--- Records to process Enclosed Below ---
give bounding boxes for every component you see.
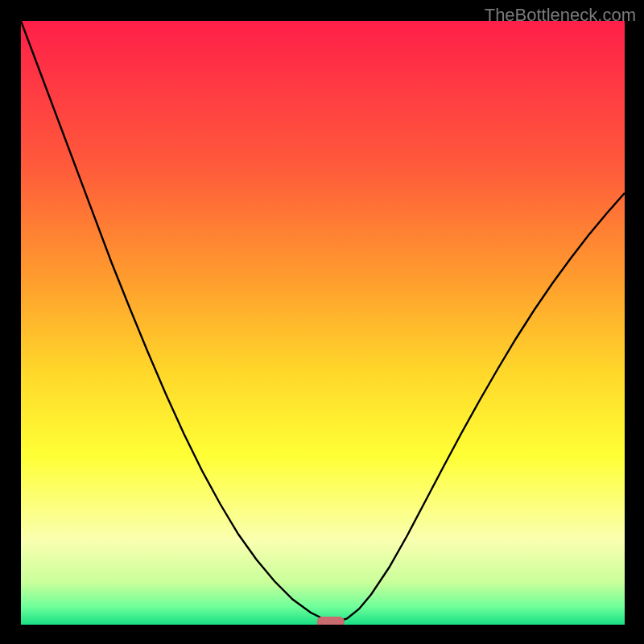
min-marker: [317, 617, 345, 625]
plot-area: [21, 21, 625, 625]
background-gradient: [21, 21, 625, 625]
chart-svg: [21, 21, 625, 625]
watermark-text: TheBottleneck.com: [485, 5, 636, 26]
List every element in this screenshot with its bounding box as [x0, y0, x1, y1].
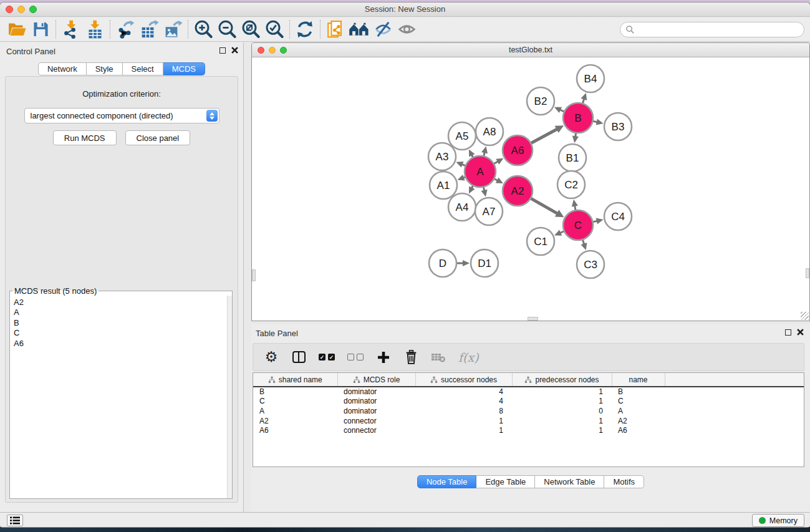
save-session-button[interactable]	[29, 19, 52, 40]
open-file-button[interactable]	[5, 19, 29, 40]
table-options-button[interactable]: ⚙	[264, 348, 279, 367]
cell[interactable]: 1	[512, 416, 612, 426]
cell[interactable]: 1	[512, 387, 612, 397]
graph-node-label-C3: C3	[584, 259, 597, 271]
column-header-predecessor-nodes[interactable]: predecessor nodes	[512, 373, 612, 387]
cell[interactable]: A	[612, 406, 665, 416]
export-table-button[interactable]	[137, 19, 161, 40]
cell[interactable]	[665, 416, 804, 426]
column-type-icon	[353, 376, 360, 384]
run-mcds-button[interactable]: Run MCDS	[53, 130, 117, 145]
canvas-vscroll-thumb[interactable]	[252, 269, 256, 281]
tab-style[interactable]: Style	[87, 62, 123, 75]
column-header-successor-nodes[interactable]: successor nodes	[415, 373, 512, 387]
refresh-view-button[interactable]	[293, 19, 317, 40]
result-item[interactable]: B	[14, 318, 227, 328]
hide-details-button[interactable]	[371, 19, 395, 40]
cell[interactable]: 1	[512, 425, 612, 435]
cell[interactable]: B	[253, 387, 337, 397]
close-table-panel-button[interactable]	[797, 329, 804, 336]
table-row[interactable]: Adominator80A	[253, 406, 804, 416]
result-item[interactable]: A	[14, 307, 227, 317]
show-column-button[interactable]	[291, 348, 306, 367]
task-history-button[interactable]	[7, 515, 23, 526]
cell[interactable]: 1	[415, 425, 512, 435]
delete-row-button[interactable]	[403, 348, 418, 367]
home-button[interactable]	[347, 19, 371, 40]
delete-table-button[interactable]	[431, 348, 446, 367]
float-table-panel-button[interactable]	[785, 329, 791, 336]
table-tab-edge-table[interactable]: Edge Table	[476, 475, 535, 488]
cell[interactable]: A	[253, 406, 337, 416]
cell[interactable]	[665, 425, 804, 435]
close-icon	[797, 329, 804, 336]
criterion-dropdown[interactable]: largest connected component (directed)	[24, 108, 219, 123]
cell[interactable]: A6	[612, 425, 665, 435]
canvas-hscroll-thumb[interactable]	[528, 317, 538, 321]
tab-select[interactable]: Select	[123, 62, 163, 75]
export-image-button[interactable]	[161, 19, 185, 40]
result-item[interactable]: C	[14, 328, 227, 338]
graph-edge-A2-C[interactable]	[531, 198, 557, 214]
cell[interactable]: 1	[512, 397, 612, 407]
select-all-button[interactable]: ✓✓	[319, 348, 335, 367]
export-network-button[interactable]	[113, 19, 137, 40]
cell[interactable]	[665, 406, 804, 416]
column-header-shared-name[interactable]: shared name	[253, 373, 337, 387]
column-header-name[interactable]: name	[612, 373, 665, 387]
result-item[interactable]: A2	[14, 297, 227, 307]
graph-edge-A6-B[interactable]	[531, 129, 557, 143]
cell[interactable]: 0	[512, 406, 612, 416]
network-canvas[interactable]: AA1A2A3A4A5A6A7A8BB1B2B3B4CC1C2C3C4DD1	[252, 57, 809, 321]
memory-button[interactable]: Memory	[752, 514, 804, 527]
table-row[interactable]: Bdominator41B	[253, 387, 804, 397]
tab-network[interactable]: Network	[38, 62, 87, 75]
cell[interactable]: A2	[612, 416, 665, 426]
cell[interactable]: dominator	[337, 387, 415, 397]
import-network-button[interactable]	[59, 19, 83, 40]
close-panel-button-2[interactable]: Close panel	[125, 130, 191, 145]
table-row[interactable]: Cdominator41C	[253, 397, 804, 407]
cell[interactable]: 1	[415, 416, 512, 426]
window-resize-grip[interactable]	[801, 312, 809, 320]
table-row[interactable]: A2connector11A2	[253, 416, 804, 426]
cell[interactable]	[665, 387, 804, 397]
column-header-mcds-role[interactable]: MCDS role	[337, 373, 415, 387]
result-scrollbar[interactable]	[227, 296, 232, 498]
new-network-button[interactable]	[324, 19, 347, 40]
table-tab-motifs[interactable]: Motifs	[604, 475, 644, 488]
add-row-button[interactable]	[376, 348, 391, 367]
function-builder-button[interactable]: f(x)	[458, 348, 479, 367]
column-type-icon	[268, 376, 276, 384]
zoom-selected-button[interactable]	[263, 19, 286, 40]
canvas-vscroll-thumb-right[interactable]	[806, 268, 809, 278]
cell[interactable]: 4	[415, 397, 512, 407]
cell[interactable]: dominator	[337, 406, 415, 416]
cell[interactable]: connector	[337, 425, 415, 435]
close-panel-button[interactable]	[231, 47, 238, 54]
cell[interactable]: connector	[337, 416, 415, 426]
cell[interactable]: 8	[415, 406, 512, 416]
table-tab-node-table[interactable]: Node Table	[417, 475, 477, 488]
cell[interactable]: A2	[253, 416, 337, 426]
zoom-fit-button[interactable]	[239, 19, 263, 40]
table-row[interactable]: A6connector11A6	[253, 425, 804, 435]
graph-node-label-B1: B1	[566, 152, 579, 164]
zoom-out-button[interactable]	[215, 19, 239, 40]
tab-mcds[interactable]: MCDS	[163, 62, 205, 75]
import-table-button[interactable]	[83, 19, 107, 40]
cell[interactable]: 4	[415, 387, 512, 397]
cell[interactable]: C	[612, 397, 665, 407]
table-tab-network-table[interactable]: Network Table	[535, 475, 604, 488]
cell[interactable]: dominator	[337, 397, 415, 407]
search-input[interactable]	[635, 26, 799, 34]
result-item[interactable]: A6	[14, 339, 227, 349]
zoom-in-button[interactable]	[191, 19, 215, 40]
cell[interactable]: C	[253, 397, 337, 407]
cell[interactable]: A6	[253, 425, 337, 435]
cell[interactable]	[665, 397, 804, 407]
show-details-button[interactable]	[395, 19, 418, 40]
float-panel-button[interactable]	[219, 47, 226, 54]
deselect-all-button[interactable]	[347, 348, 364, 367]
cell[interactable]: B	[612, 387, 665, 397]
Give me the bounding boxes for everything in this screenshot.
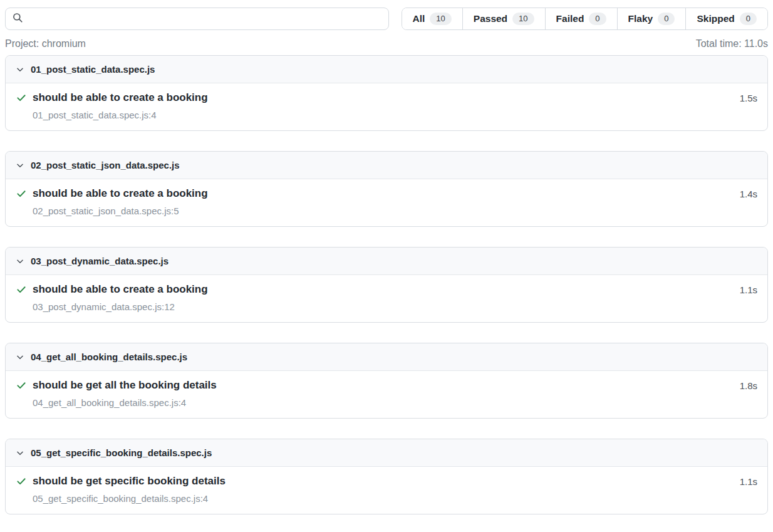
top-bar: All 10 Passed 10 Failed 0 Flaky 0 Skippe… [5,8,768,30]
file-list: 01_post_static_data.spec.js should be ab… [5,55,768,514]
test-row[interactable]: should be able to create a booking 1.1s … [6,275,767,322]
file-card-header[interactable]: 04_get_all_booking_details.spec.js [6,343,767,371]
test-location: 05_get_specific_booking_details.spec.js:… [33,493,757,504]
check-icon [16,380,27,391]
test-title: should be able to create a booking [33,283,734,296]
search-input[interactable] [28,14,382,24]
file-name: 01_post_static_data.spec.js [31,64,155,75]
file-card: 05_get_specific_booking_details.spec.js … [5,439,768,514]
filter-tab-count-badge: 10 [430,13,451,25]
filter-tab-passed[interactable]: Passed 10 [462,8,545,29]
file-card-header[interactable]: 03_post_dynamic_data.spec.js [6,248,767,275]
test-row[interactable]: should be get specific booking details 1… [6,467,767,514]
file-name: 02_post_static_json_data.spec.js [31,160,180,170]
test-title: should be get all the booking details [33,379,734,392]
chevron-down-icon[interactable] [16,257,24,266]
test-duration: 1.4s [740,189,757,199]
filter-tab-label: All [413,13,425,24]
search-box[interactable] [5,8,389,30]
test-location: 03_post_dynamic_data.spec.js:12 [33,301,757,312]
test-row[interactable]: should be get all the booking details 1.… [6,371,767,418]
filter-tab-count-badge: 0 [658,13,675,25]
test-location: 02_post_static_json_data.spec.js:5 [33,206,757,216]
chevron-down-icon[interactable] [16,161,24,170]
filter-tabs: All 10 Passed 10 Failed 0 Flaky 0 Skippe… [402,8,768,30]
check-icon [16,284,27,295]
test-duration: 1.1s [740,476,757,487]
filter-tab-count-badge: 10 [512,13,534,25]
file-name: 04_get_all_booking_details.spec.js [31,352,187,362]
file-name: 03_post_dynamic_data.spec.js [31,256,169,266]
file-card: 03_post_dynamic_data.spec.js should be a… [5,247,768,323]
file-card: 01_post_static_data.spec.js should be ab… [5,55,768,131]
file-card: 02_post_static_json_data.spec.js should … [5,151,768,227]
filter-tab-failed[interactable]: Failed 0 [545,8,617,29]
filter-tab-all[interactable]: All 10 [402,8,462,29]
filter-tab-label: Failed [556,13,584,24]
test-duration: 1.8s [740,380,757,391]
test-title: should be able to create a booking [33,91,734,104]
file-card-header[interactable]: 02_post_static_json_data.spec.js [6,152,767,179]
filter-tab-count-badge: 0 [740,13,757,25]
total-time-label: Total time: 11.0s [696,38,768,50]
file-name: 05_get_specific_booking_details.spec.js [31,447,212,458]
test-location: 04_get_all_booking_details.spec.js:4 [33,397,757,408]
filter-tab-label: Flaky [628,13,653,24]
test-duration: 1.5s [740,93,757,103]
test-row[interactable]: should be able to create a booking 1.4s … [6,179,767,226]
check-icon [16,92,27,103]
check-icon [16,188,27,199]
chevron-down-icon[interactable] [16,449,24,457]
test-row[interactable]: should be able to create a booking 1.5s … [6,83,767,130]
test-location: 01_post_static_data.spec.js:4 [33,110,757,120]
filter-tab-flaky[interactable]: Flaky 0 [617,8,686,29]
test-title: should be get specific booking details [33,475,734,488]
chevron-down-icon[interactable] [16,65,24,74]
file-card: 04_get_all_booking_details.spec.js shoul… [5,343,768,419]
filter-tab-count-badge: 0 [589,13,606,25]
file-card-header[interactable]: 01_post_static_data.spec.js [6,56,767,83]
check-icon [16,476,27,487]
test-title: should be able to create a booking [33,187,734,200]
file-card-header[interactable]: 05_get_specific_booking_details.spec.js [6,439,767,467]
test-duration: 1.1s [740,284,757,295]
filter-tab-label: Skipped [697,13,734,24]
search-icon [12,12,23,26]
chevron-down-icon[interactable] [16,353,24,362]
filter-tab-skipped[interactable]: Skipped 0 [685,8,767,29]
project-label: Project: chromium [5,38,86,50]
meta-row: Project: chromium Total time: 11.0s [5,38,768,50]
filter-tab-label: Passed [474,13,507,24]
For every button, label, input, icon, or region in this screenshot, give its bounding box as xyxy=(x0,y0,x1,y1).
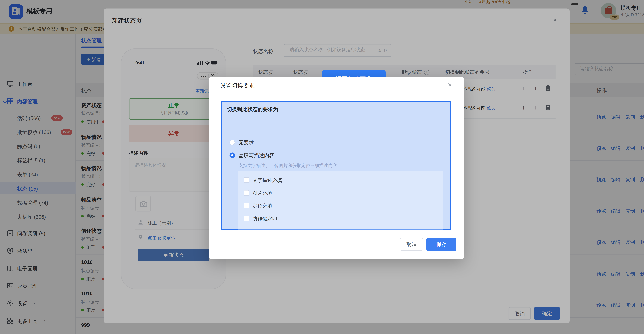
checkbox-location-required-label[interactable]: 定位必填 xyxy=(252,203,272,209)
option-need-description-label[interactable]: 需填写描述内容 xyxy=(238,152,274,159)
set-switch-requirement-dialog: 设置切换要求 × 切换到此状态的要求为: 无要求 需填写描述内容 支持文字描述、… xyxy=(210,77,464,259)
dialog-close-icon[interactable]: × xyxy=(448,82,452,88)
dialog-save-button[interactable]: 保存 xyxy=(426,238,456,251)
sub-options-panel: 文字描述必填 图片必填 定位必填 防作假水印 xyxy=(238,171,443,239)
dialog-cancel-button[interactable]: 取消 xyxy=(400,238,423,251)
checkbox-image-required[interactable] xyxy=(244,190,249,196)
app-root: 模板专用 4.0.1元/月起 ¥99/年起 VIP 模板专用 组织ID:7118… xyxy=(0,0,644,334)
checkbox-text-required[interactable] xyxy=(244,177,249,183)
checkbox-watermark[interactable] xyxy=(244,216,249,221)
checkbox-image-required-label[interactable]: 图片必填 xyxy=(252,190,272,196)
option-no-requirement-label[interactable]: 无要求 xyxy=(238,139,254,146)
radio-no-requirement[interactable] xyxy=(230,140,235,145)
radio-need-description[interactable] xyxy=(230,152,235,158)
option-helper-text: 支持文字描述、上传图片和获取定位三项描述内容 xyxy=(238,163,337,169)
requirement-question: 切换到此状态的要求为: xyxy=(227,106,280,113)
checkbox-location-required[interactable] xyxy=(244,203,249,208)
dialog-title: 设置切换要求 xyxy=(220,82,255,90)
checkbox-watermark-label[interactable]: 防作假水印 xyxy=(252,216,277,222)
checkbox-text-required-label[interactable]: 文字描述必填 xyxy=(252,177,282,184)
requirement-options-box: 切换到此状态的要求为: 无要求 需填写描述内容 支持文字描述、上传图片和获取定位… xyxy=(221,101,451,230)
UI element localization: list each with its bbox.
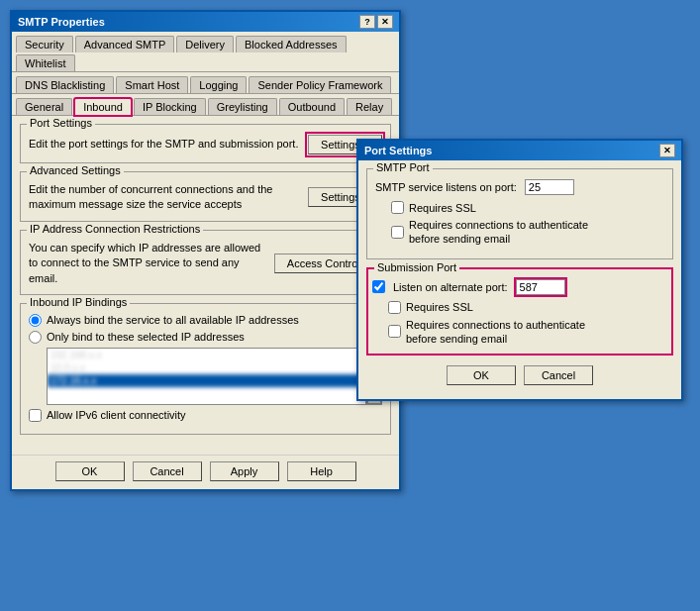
ipv6-checkbox[interactable]: [29, 409, 42, 422]
ip-listbox-container: 192.168.x.x 10.0.x.x 172.16.x.x ▲ ▼: [47, 348, 382, 405]
radio-all-label: Always bind the service to all available…: [47, 314, 299, 326]
smtp-port-group-title: SMTP Port: [373, 161, 433, 173]
submission-ssl-label: Requires SSL: [406, 301, 473, 313]
smtp-port-label: SMTP service listens on port:: [375, 181, 517, 193]
tab-sender-policy[interactable]: Sender Policy Framework: [249, 76, 391, 93]
port-settings-group-title: Port Settings: [27, 117, 95, 129]
smtp-ssl-row: Requires SSL: [391, 201, 664, 214]
advanced-settings-group: Advanced Settings Edit the number of con…: [20, 171, 391, 222]
smtp-auth-checkbox[interactable]: [391, 226, 404, 239]
ip-bindings-title: Inbound IP Bindings: [27, 296, 130, 308]
advanced-settings-title: Advanced Settings: [27, 164, 124, 176]
ip-restrictions-group: IP Address Connection Restrictions You c…: [20, 230, 391, 295]
smtp-auth-label: Requires connections to authenticate bef…: [409, 218, 607, 247]
help-button[interactable]: ?: [359, 15, 375, 29]
tabs-row-2: DNS Blacklisting Smart Host Logging Send…: [12, 72, 399, 94]
smtp-port-content: SMTP service listens on port: Requires S…: [375, 179, 664, 247]
smtp-ssl-checkbox[interactable]: [391, 201, 404, 214]
tab-outbound[interactable]: Outbound: [279, 98, 345, 115]
bottom-buttons: OK Cancel Apply Help: [12, 455, 399, 489]
dialog-ok-button[interactable]: OK: [447, 365, 516, 385]
port-settings-description: Edit the port settings for the SMTP and …: [29, 137, 300, 152]
tab-dns-blacklisting[interactable]: DNS Blacklisting: [16, 76, 114, 93]
tab-smart-host[interactable]: Smart Host: [116, 76, 188, 93]
tab-security[interactable]: Security: [16, 36, 73, 52]
submission-port-group: Submission Port Listen on alternate port…: [366, 267, 673, 356]
ipv6-label: Allow IPv6 client connectivity: [47, 409, 186, 421]
close-button[interactable]: ✕: [377, 15, 393, 29]
cancel-button[interactable]: Cancel: [133, 461, 202, 481]
submission-port-group-title: Submission Port: [374, 261, 459, 273]
title-bar-buttons: ? ✕: [359, 15, 393, 29]
tab-logging[interactable]: Logging: [190, 76, 247, 93]
submission-port-content: Listen on alternate port: Requires SSL R…: [372, 279, 667, 347]
smtp-properties-window: SMTP Properties ? ✕ Security Advanced SM…: [10, 10, 401, 491]
dialog-cancel-button[interactable]: Cancel: [524, 365, 593, 385]
port-settings-content: SMTP Port SMTP service listens on port: …: [358, 160, 681, 399]
submission-auth-row: Requires connections to authenticate bef…: [388, 318, 667, 347]
ip-bindings-content: Always bind the service to all available…: [29, 314, 382, 422]
ip-restrictions-title: IP Address Connection Restrictions: [27, 223, 203, 235]
apply-button[interactable]: Apply: [210, 461, 279, 481]
help-bottom-button[interactable]: Help: [287, 461, 356, 481]
ip-list-item-2[interactable]: 10.0.x.x: [48, 361, 365, 374]
port-settings-dialog-title: Port Settings: [364, 145, 432, 156]
ip-bindings-group: Inbound IP Bindings Always bind the serv…: [20, 303, 391, 435]
port-dialog-title-buttons: ✕: [659, 144, 675, 157]
port-settings-dialog: Port Settings ✕ SMTP Port SMTP service l…: [356, 139, 683, 401]
radio-all-input[interactable]: [29, 314, 42, 327]
tab-whitelist[interactable]: Whitelist: [16, 54, 75, 71]
tabs-row-3: General Inbound IP Blocking Greylisting …: [12, 94, 399, 116]
ip-list-item-1[interactable]: 192.168.x.x: [48, 349, 365, 361]
port-dialog-close-button[interactable]: ✕: [659, 144, 675, 157]
smtp-port-group: SMTP Port SMTP service listens on port: …: [366, 168, 673, 259]
tab-delivery[interactable]: Delivery: [176, 36, 234, 52]
ip-listbox[interactable]: 192.168.x.x 10.0.x.x 172.16.x.x: [47, 348, 366, 405]
submission-port-input[interactable]: [516, 279, 565, 295]
radio-all-addresses: Always bind the service to all available…: [29, 314, 382, 327]
smtp-auth-row: Requires connections to authenticate bef…: [391, 218, 664, 247]
dialog-ok-cancel: OK Cancel: [366, 365, 673, 391]
submission-port-row: Listen on alternate port:: [372, 279, 667, 295]
submission-listen-checkbox[interactable]: [372, 280, 385, 293]
ip-restrictions-content: You can specify which IP addresses are a…: [29, 241, 382, 286]
ok-button[interactable]: OK: [55, 461, 125, 481]
submission-auth-checkbox[interactable]: [388, 325, 401, 338]
advanced-settings-description: Edit the number of concurrent connection…: [29, 182, 300, 213]
submission-auth-label: Requires connections to authenticate bef…: [406, 318, 604, 347]
tab-advanced-smtp[interactable]: Advanced SMTP: [75, 36, 175, 52]
tab-relay[interactable]: Relay: [347, 98, 392, 115]
advanced-settings-content: Edit the number of concurrent connection…: [29, 182, 382, 213]
tab-greylisting[interactable]: Greylisting: [208, 98, 277, 115]
radio-selected-addresses: Only bind to these selected IP addresses: [29, 331, 382, 344]
ip-restrictions-description: You can specify which IP addresses are a…: [29, 241, 266, 286]
submission-ssl-row: Requires SSL: [388, 301, 667, 314]
port-settings-content: Edit the port settings for the SMTP and …: [29, 135, 382, 154]
smtp-ssl-label: Requires SSL: [409, 202, 476, 214]
tab-blocked-addresses[interactable]: Blocked Addresses: [236, 36, 347, 52]
tabs-row-1: Security Advanced SMTP Delivery Blocked …: [12, 32, 399, 72]
smtp-window-title: SMTP Properties: [18, 16, 105, 28]
tab-general[interactable]: General: [16, 98, 72, 115]
smtp-title-bar: SMTP Properties ? ✕: [12, 12, 399, 32]
port-settings-group: Port Settings Edit the port settings for…: [20, 124, 391, 163]
radio-selected-label: Only bind to these selected IP addresses: [47, 331, 245, 343]
submission-listen-label: Listen on alternate port:: [393, 281, 508, 293]
smtp-port-row: SMTP service listens on port:: [375, 179, 664, 195]
smtp-port-input[interactable]: [525, 179, 574, 195]
submission-ssl-checkbox[interactable]: [388, 301, 401, 314]
port-settings-title-bar: Port Settings ✕: [358, 141, 681, 160]
ip-list-item-3[interactable]: 172.16.x.x: [48, 374, 365, 387]
tab-ip-blocking[interactable]: IP Blocking: [134, 98, 206, 115]
radio-selected-input[interactable]: [29, 331, 42, 344]
ipv6-checkbox-row: Allow IPv6 client connectivity: [29, 409, 382, 422]
tab-inbound[interactable]: Inbound: [74, 98, 132, 116]
inbound-tab-content: Port Settings Edit the port settings for…: [12, 116, 399, 451]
--- End of Enclosed Records to process ---
Instructions for the task: Across the entries above, find each line with the word "Greylisting" and please copy it out.

Answer below:
tabs-row-3: General Inbound IP Blocking Greylisting …: [12, 94, 399, 116]
tab-greylisting[interactable]: Greylisting: [208, 98, 277, 115]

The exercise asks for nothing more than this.